Any picture must be dropped, but each line of the data should be duplicated exactly.

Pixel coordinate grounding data
# # # # #

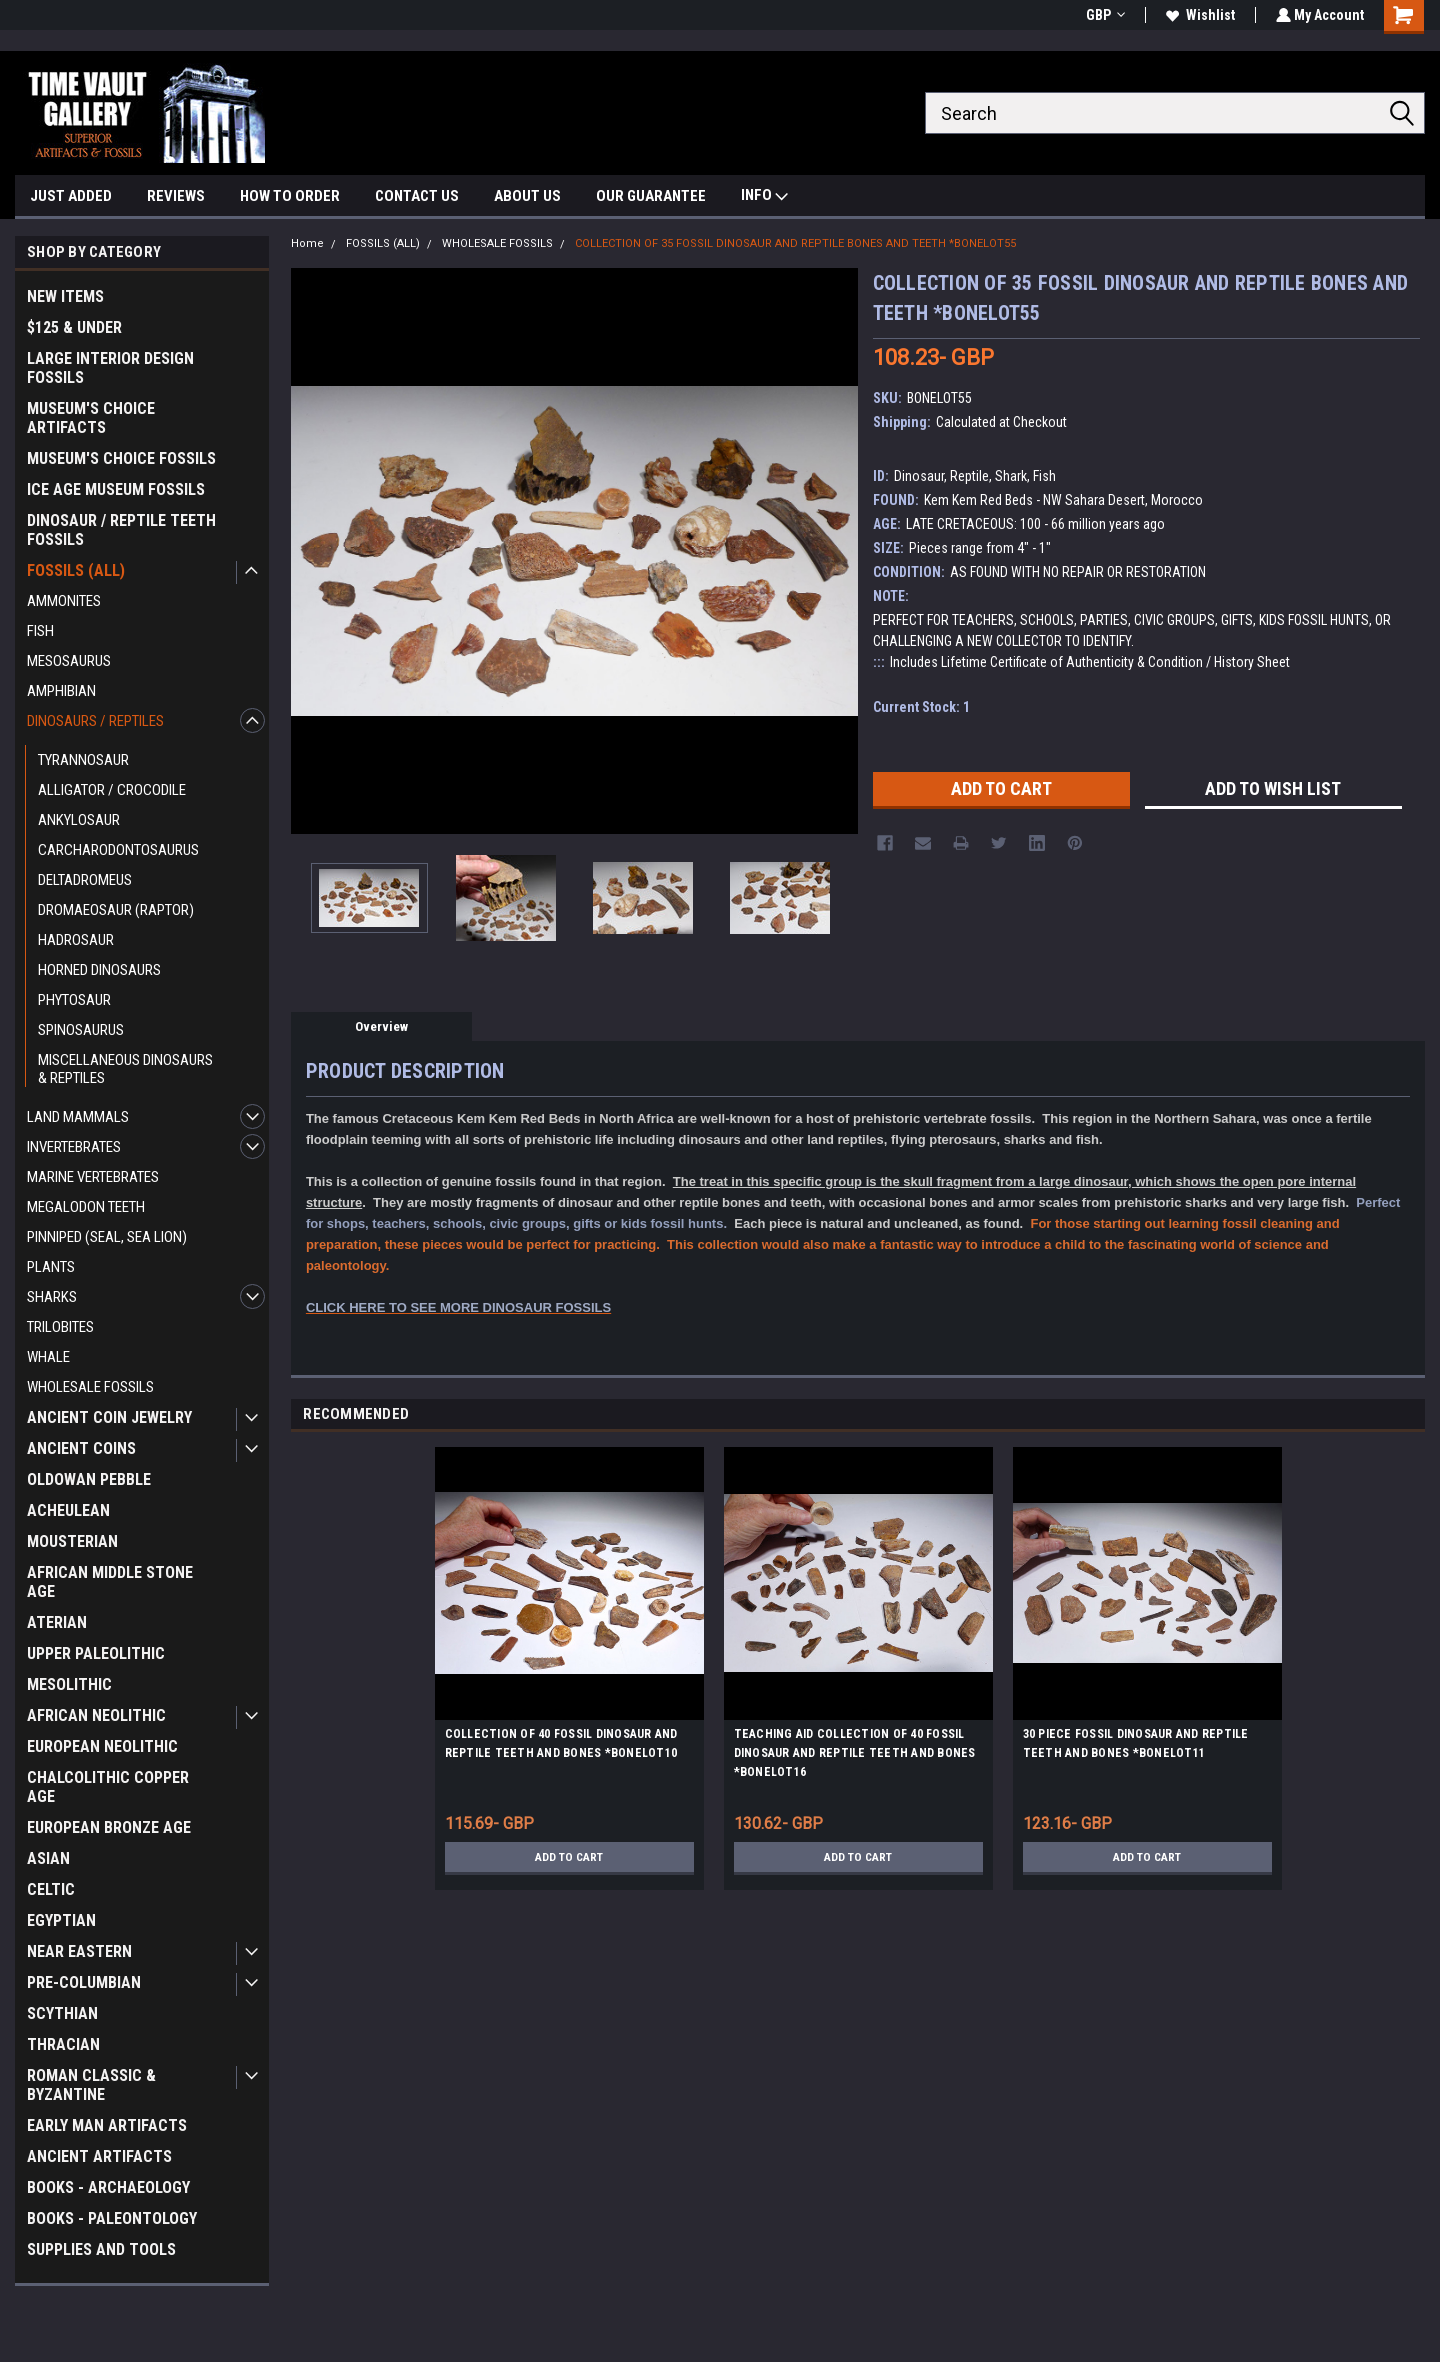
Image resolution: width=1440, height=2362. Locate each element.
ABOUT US (527, 196)
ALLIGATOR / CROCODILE (112, 790)
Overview (381, 1026)
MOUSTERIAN (72, 1541)
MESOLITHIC (69, 1684)
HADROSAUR (76, 940)
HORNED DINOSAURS (99, 970)
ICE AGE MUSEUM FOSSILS (116, 489)
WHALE (48, 1357)
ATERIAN (57, 1622)
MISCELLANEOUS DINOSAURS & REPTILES (125, 1069)
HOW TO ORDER (290, 196)
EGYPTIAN (61, 1920)
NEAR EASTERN (79, 1951)
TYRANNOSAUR (83, 760)
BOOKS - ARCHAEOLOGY (108, 2187)
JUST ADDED (71, 196)
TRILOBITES (60, 1327)
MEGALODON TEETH (86, 1207)
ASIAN (48, 1858)
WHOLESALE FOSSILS (90, 1387)
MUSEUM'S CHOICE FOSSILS (121, 458)
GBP (1103, 15)
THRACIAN (63, 2044)
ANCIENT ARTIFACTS (99, 2156)
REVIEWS (176, 196)
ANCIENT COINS (81, 1448)
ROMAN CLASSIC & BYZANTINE (91, 2085)
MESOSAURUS (69, 661)
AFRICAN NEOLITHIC (96, 1715)
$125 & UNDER (74, 327)
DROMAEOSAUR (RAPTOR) (116, 910)
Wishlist (1198, 15)
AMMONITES (64, 601)
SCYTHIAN (62, 2013)
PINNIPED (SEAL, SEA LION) (107, 1237)
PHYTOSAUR (74, 1000)
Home (307, 243)
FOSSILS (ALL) (76, 570)
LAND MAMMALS (78, 1117)
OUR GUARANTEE (651, 196)
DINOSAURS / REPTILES (95, 721)
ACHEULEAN (68, 1510)
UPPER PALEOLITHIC (96, 1653)
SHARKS (52, 1297)
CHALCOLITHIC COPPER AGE (108, 1787)
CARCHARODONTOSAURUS (118, 850)
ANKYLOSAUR (79, 820)
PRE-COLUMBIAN (84, 1982)
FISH (40, 631)
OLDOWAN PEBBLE (89, 1479)
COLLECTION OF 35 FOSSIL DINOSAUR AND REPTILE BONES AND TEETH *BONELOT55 (795, 243)
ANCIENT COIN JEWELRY (109, 1417)
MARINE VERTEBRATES (93, 1177)
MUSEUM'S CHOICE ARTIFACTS (91, 418)
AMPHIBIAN (61, 691)
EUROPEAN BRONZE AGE (109, 1827)
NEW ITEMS (65, 296)
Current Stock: (921, 707)
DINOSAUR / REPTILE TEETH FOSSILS (121, 530)
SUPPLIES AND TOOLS (101, 2249)
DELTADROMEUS (85, 880)
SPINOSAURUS (81, 1030)
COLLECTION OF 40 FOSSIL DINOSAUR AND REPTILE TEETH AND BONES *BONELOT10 (561, 1743)
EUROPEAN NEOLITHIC (102, 1746)
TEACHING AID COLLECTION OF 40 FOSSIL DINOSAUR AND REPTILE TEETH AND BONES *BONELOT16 (855, 1753)
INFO (764, 197)
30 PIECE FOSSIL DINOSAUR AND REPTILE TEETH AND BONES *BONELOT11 (1136, 1743)
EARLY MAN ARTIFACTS (107, 2125)
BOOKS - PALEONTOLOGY (112, 2218)
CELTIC (51, 1889)
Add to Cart (569, 1857)
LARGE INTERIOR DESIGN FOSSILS (110, 368)
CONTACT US (417, 196)
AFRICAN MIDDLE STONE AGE (110, 1582)
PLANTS (51, 1267)
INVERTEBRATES (74, 1147)
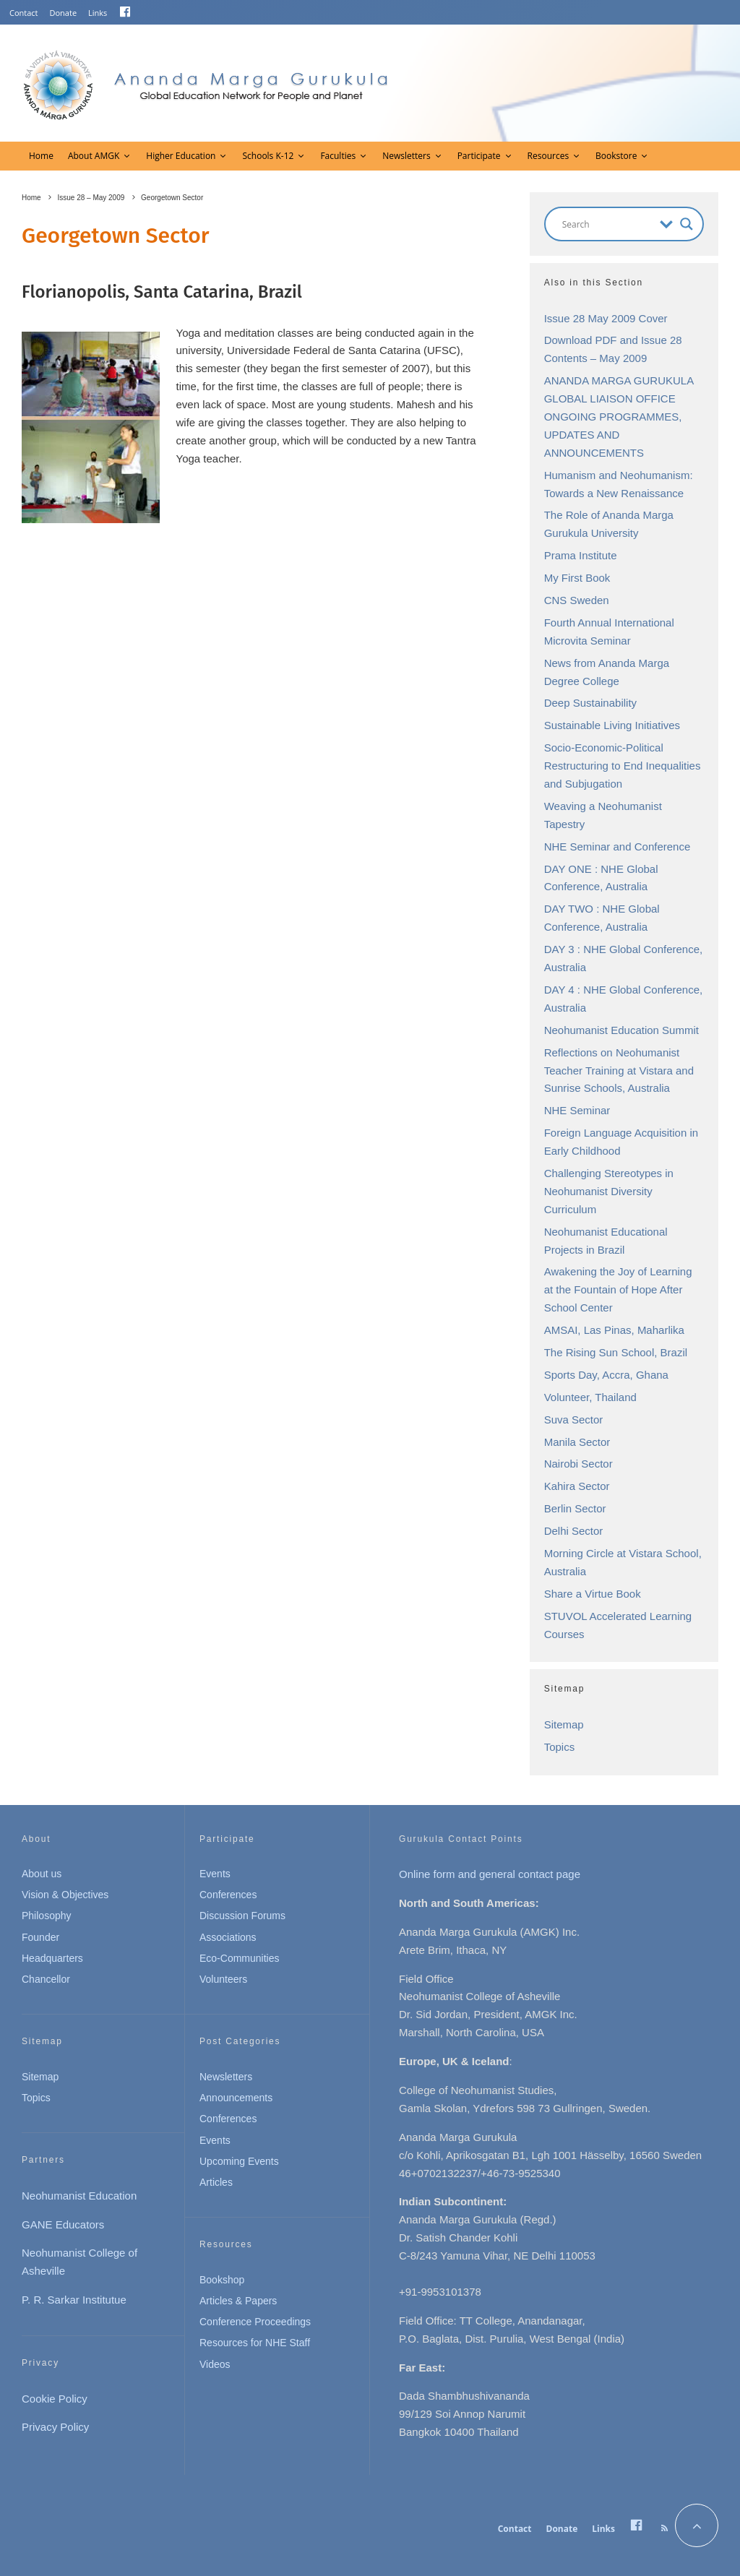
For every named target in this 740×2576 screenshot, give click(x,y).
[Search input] (607, 224)
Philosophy (47, 1915)
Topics (559, 1747)
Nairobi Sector (578, 1463)
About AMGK (93, 156)
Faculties (338, 156)
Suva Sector (573, 1419)
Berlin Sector (575, 1508)
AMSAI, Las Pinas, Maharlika (614, 1330)
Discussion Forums (242, 1915)
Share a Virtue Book (592, 1594)
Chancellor (46, 1979)
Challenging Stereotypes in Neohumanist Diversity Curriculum (609, 1191)
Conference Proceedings (255, 2321)
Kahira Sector (577, 1486)
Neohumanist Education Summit (621, 1030)
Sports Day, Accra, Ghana (606, 1375)
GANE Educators (63, 2224)
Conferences (228, 1894)
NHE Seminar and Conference (617, 846)
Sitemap (564, 1724)
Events (215, 1873)
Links (97, 12)
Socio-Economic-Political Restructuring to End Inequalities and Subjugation (622, 765)
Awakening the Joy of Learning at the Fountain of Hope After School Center (618, 1289)
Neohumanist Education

# # # # #

▶ [ANSWER BOX]:
Image resolution: width=1440, height=2362. Locate each element.
ABOUT US (527, 196)
ALLIGATOR / CROCODILE (112, 790)
Overview (381, 1026)
MOUSTERIAN (72, 1541)
MESOLITHIC (69, 1684)
HADROSAUR (76, 940)
HORNED DINOSAURS (99, 970)
ICE AGE MUSEUM FOSSILS (116, 489)
WHALE (48, 1357)
ATERIAN (57, 1622)
MISCELLANEOUS DINOSAURS & REPTILES (125, 1069)
HOW TO ORDER (290, 196)
EGYPTIAN (61, 1920)
NEAR EASTERN (79, 1951)
TYRANNOSAUR (83, 760)
BOOKS - ARCHAEOLOGY (108, 2187)
JUST ADDED (71, 196)
TRILOBITES (60, 1327)
MEGALODON TEETH (86, 1207)
ASIAN (48, 1858)
WHOLESALE FOSSILS (90, 1387)
MUSEUM'S CHOICE FOSSILS (121, 458)
GBP (1103, 15)
THRACIAN (63, 2044)
ANCIENT ARTIFACTS (99, 2156)
REVIEWS (176, 196)
ANCIENT COINS (81, 1448)
ROMAN CLASSIC & BYZANTINE (91, 2085)
MESOSAURUS (69, 661)
AFRICAN NEOLITHIC (96, 1715)
$125 & UNDER (74, 327)
DROMAEOSAUR (RAPTOR) (116, 910)
Wishlist (1198, 15)
AMMONITES (64, 601)
SCYTHIAN (62, 2013)
PINNIPED (SEAL, SEA LION) (107, 1237)
PHYTOSAUR (74, 1000)
Home (307, 243)
FOSSILS (ALL) (76, 570)
LAND MAMMALS (78, 1117)
OUR GUARANTEE (651, 196)
DINOSAURS / REPTILES (95, 721)
ACHEULEAN (68, 1510)
UPPER PALEOLITHIC (96, 1653)
SHARKS (52, 1297)
CHALCOLITHIC COPPER AGE (108, 1787)
CARCHARODONTOSAURUS (118, 850)
ANKYLOSAUR (79, 820)
PRE-COLUMBIAN (84, 1982)
FISH (40, 631)
OLDOWAN PEBBLE (89, 1479)
COLLECTION OF 35 FOSSIL DINOSAUR AND REPTILE BONES AND TEETH *BONELOT55 (795, 243)
ANCIENT COIN JEWELRY (109, 1417)
MARINE VERTEBRATES (93, 1177)
MUSEUM'S CHOICE ARTIFACTS (91, 418)
AMPHIBIAN (61, 691)
EUROPEAN BRONZE AGE (109, 1827)
NEW ITEMS (65, 296)
Current Stock: (921, 707)
DINOSAUR / REPTILE TEETH FOSSILS (121, 530)
SUPPLIES AND TOOLS (101, 2249)
DELTADROMEUS (85, 880)
SPINOSAURUS (81, 1030)
COLLECTION OF 40 FOSSIL DINOSAUR AND REPTILE TEETH AND BONES *BONELOT10 (561, 1743)
EUROPEAN NEOLITHIC (102, 1746)
TEACHING AID COLLECTION OF 40 FOSSIL DINOSAUR AND REPTILE TEETH AND BONES *BONELOT16 (855, 1753)
INFO (764, 197)
30 PIECE FOSSIL DINOSAUR AND REPTILE TEETH AND BONES *BONELOT11 (1136, 1743)
EARLY MAN ARTIFACTS (107, 2125)
BOOKS - PALEONTOLOGY (112, 2218)
CELTIC (51, 1889)
Add to Cart (569, 1857)
LARGE INTERIOR DESIGN FOSSILS (110, 368)
CONTACT US (417, 196)
AFRICAN MIDDLE STONE AGE (110, 1582)
PLANTS (51, 1267)
INVERTEBRATES (74, 1147)
For every named target in this 740×2576 screenshot, give click(x,y).
[Search input] (607, 224)
Philosophy (47, 1915)
Topics (559, 1747)
Nairobi Sector (578, 1463)
About AMGK (93, 156)
Faculties (338, 156)
Suva Sector (573, 1419)
Berlin Sector (575, 1508)
AMSAI, Las Pinas, Maharlika (614, 1330)
Discussion Forums (242, 1915)
Share a Virtue Book (592, 1594)
Chancellor (46, 1979)
Challenging Stereotypes in Neohumanist Diversity Curriculum (609, 1191)
Conference Proceedings (255, 2321)
Kahira Sector (577, 1486)
Neohumanist Education Summit (621, 1030)
Sports Day, Accra, Ghana (606, 1375)
GANE Educators (63, 2224)
Conferences (228, 1894)
NHE Seminar and Conference (617, 846)
Sitemap (564, 1724)
Events (215, 1873)
Links (97, 12)
Socio-Economic-Political Restructuring to End Inequalities and Subjugation (622, 765)
Awakening the Joy of Learning at the Fountain of Hope After School Center (618, 1289)
Neohumanist Education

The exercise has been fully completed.